The pictures get left out, but everything else in the listing below must be duplicated exactly.

---+---

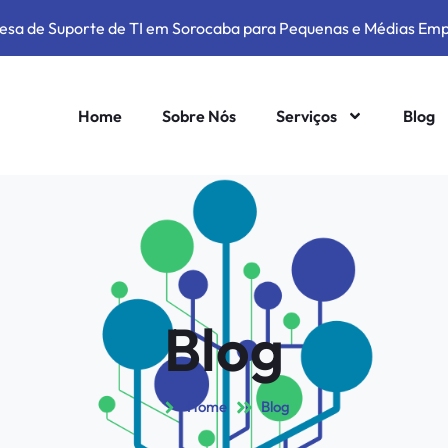
sa de Suporte de TI em Sorocaba para Pequenas e Médias Em
Home
Sobre Nós
Serviços
Blog
Blog
Home
Blog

---+---

## [Exercise response]
sa de Suporte de TI em Sorocaba para Pequenas e Médias Em
Home
Sobre Nós
Serviços
Blog
Blog
Home
Blog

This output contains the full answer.